**Your objective**
The required lines are those that contain "PolTREG"; pull them out of the data and copy them.

------ Data records

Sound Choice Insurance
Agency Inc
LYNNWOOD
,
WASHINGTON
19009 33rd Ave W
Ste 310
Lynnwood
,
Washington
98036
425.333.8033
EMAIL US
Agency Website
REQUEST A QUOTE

------------
------ Data records

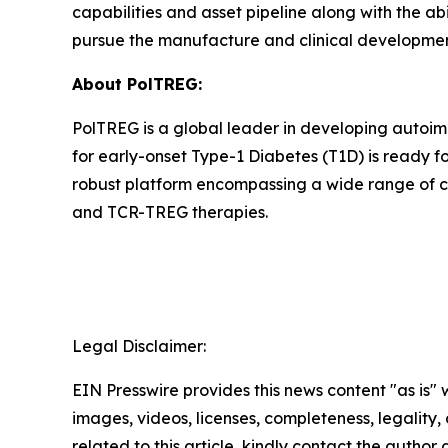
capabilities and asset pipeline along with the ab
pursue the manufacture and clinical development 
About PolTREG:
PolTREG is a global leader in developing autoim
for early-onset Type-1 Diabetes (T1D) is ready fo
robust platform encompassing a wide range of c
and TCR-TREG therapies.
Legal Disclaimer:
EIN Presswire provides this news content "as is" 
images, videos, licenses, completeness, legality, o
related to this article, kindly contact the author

------------

**Answer box**
About PolTREG:
PolTREG is a global leader in developing autoim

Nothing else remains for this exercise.